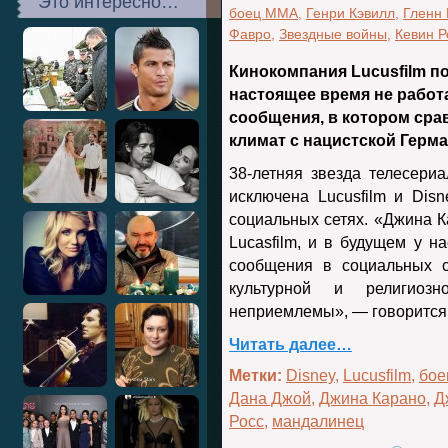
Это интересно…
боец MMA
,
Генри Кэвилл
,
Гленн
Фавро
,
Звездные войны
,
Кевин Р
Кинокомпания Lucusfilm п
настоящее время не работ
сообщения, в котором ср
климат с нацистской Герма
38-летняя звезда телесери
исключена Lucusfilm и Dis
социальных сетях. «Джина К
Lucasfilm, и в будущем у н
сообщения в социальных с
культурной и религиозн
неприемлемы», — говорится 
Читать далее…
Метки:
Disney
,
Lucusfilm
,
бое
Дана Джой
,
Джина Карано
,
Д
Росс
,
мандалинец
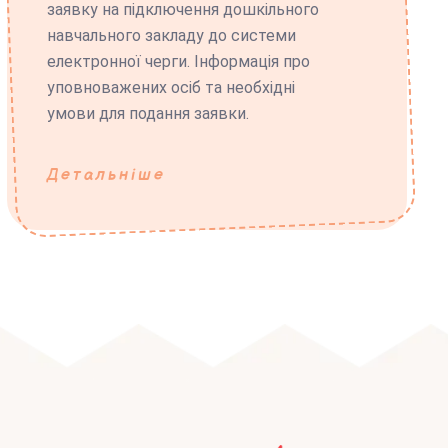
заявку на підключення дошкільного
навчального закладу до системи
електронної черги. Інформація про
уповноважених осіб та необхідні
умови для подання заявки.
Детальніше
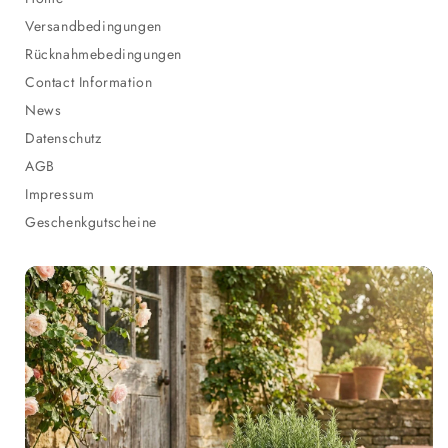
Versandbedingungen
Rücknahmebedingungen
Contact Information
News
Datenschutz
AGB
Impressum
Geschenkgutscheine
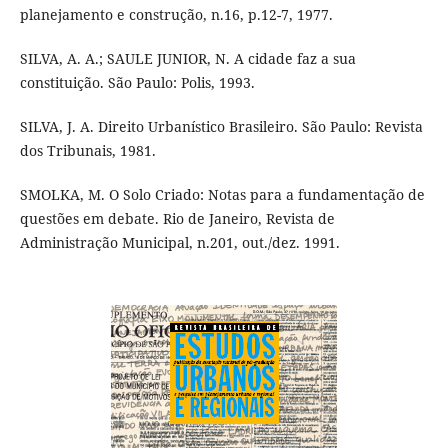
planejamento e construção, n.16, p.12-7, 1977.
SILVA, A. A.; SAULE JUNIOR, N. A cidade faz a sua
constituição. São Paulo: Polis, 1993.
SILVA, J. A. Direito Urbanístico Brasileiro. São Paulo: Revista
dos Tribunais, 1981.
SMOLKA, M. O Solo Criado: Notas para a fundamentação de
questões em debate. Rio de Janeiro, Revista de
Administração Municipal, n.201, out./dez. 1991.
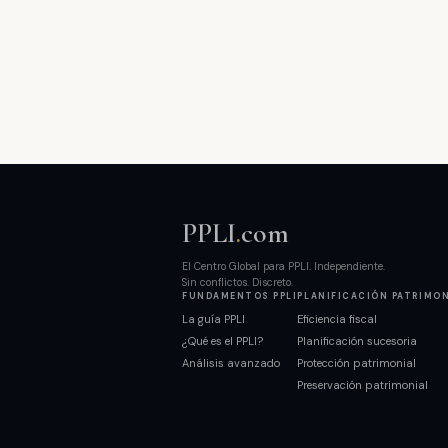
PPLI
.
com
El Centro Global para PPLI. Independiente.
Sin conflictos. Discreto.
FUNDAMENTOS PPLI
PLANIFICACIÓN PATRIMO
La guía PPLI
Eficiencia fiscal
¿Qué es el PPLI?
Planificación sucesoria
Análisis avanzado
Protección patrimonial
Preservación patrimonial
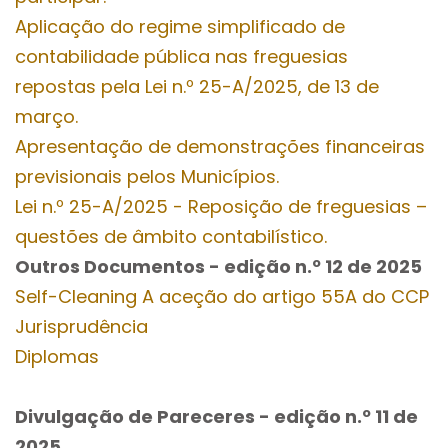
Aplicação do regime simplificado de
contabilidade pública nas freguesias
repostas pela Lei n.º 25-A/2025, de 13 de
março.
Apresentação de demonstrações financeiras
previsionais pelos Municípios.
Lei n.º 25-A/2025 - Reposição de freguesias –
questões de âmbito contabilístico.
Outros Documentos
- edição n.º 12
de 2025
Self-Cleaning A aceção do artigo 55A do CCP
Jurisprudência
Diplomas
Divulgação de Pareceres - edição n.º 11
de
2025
==
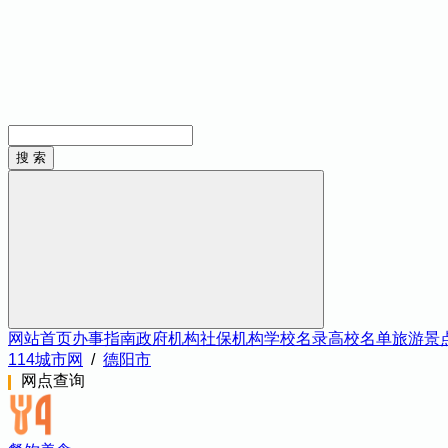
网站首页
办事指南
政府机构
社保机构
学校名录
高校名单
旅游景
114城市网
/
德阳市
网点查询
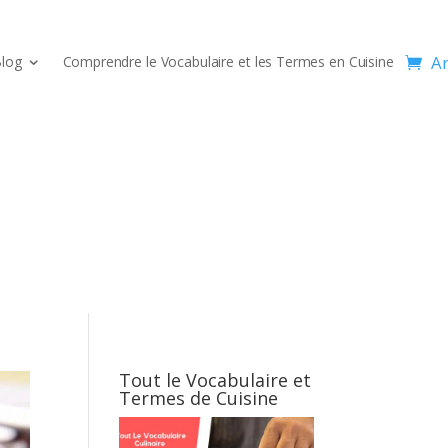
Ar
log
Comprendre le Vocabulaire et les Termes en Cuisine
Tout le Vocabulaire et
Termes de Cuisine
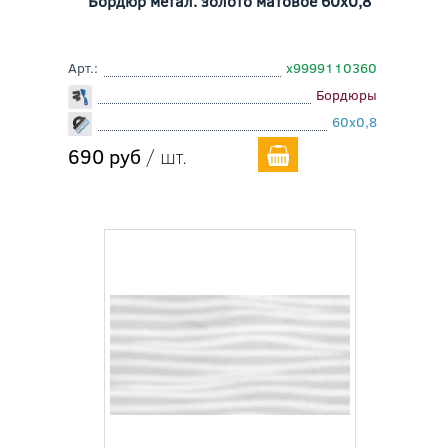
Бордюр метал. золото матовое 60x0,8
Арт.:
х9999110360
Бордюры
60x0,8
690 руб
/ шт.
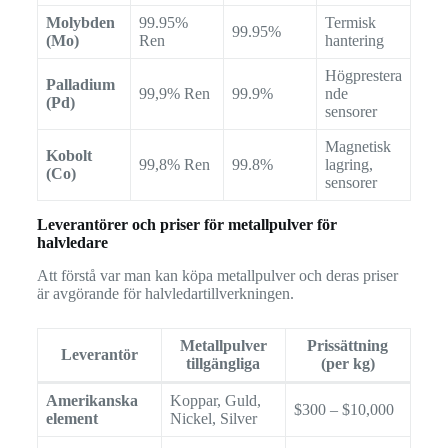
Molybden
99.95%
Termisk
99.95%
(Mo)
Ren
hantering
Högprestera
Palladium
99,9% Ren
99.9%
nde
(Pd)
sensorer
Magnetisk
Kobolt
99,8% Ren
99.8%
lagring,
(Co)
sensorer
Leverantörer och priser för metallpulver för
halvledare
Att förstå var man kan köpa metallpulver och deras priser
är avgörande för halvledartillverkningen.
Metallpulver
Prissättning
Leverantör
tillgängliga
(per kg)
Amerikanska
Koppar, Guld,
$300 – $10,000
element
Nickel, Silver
==
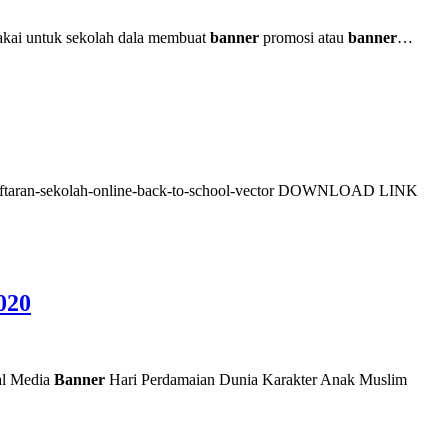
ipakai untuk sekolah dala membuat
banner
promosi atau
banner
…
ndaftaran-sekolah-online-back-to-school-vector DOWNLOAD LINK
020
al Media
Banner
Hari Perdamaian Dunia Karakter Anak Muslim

Problem to work on =
The expected result is every line from the material above that includes "Джина".

Exercise result =
социальных сетях. «Джина К
Джина Карано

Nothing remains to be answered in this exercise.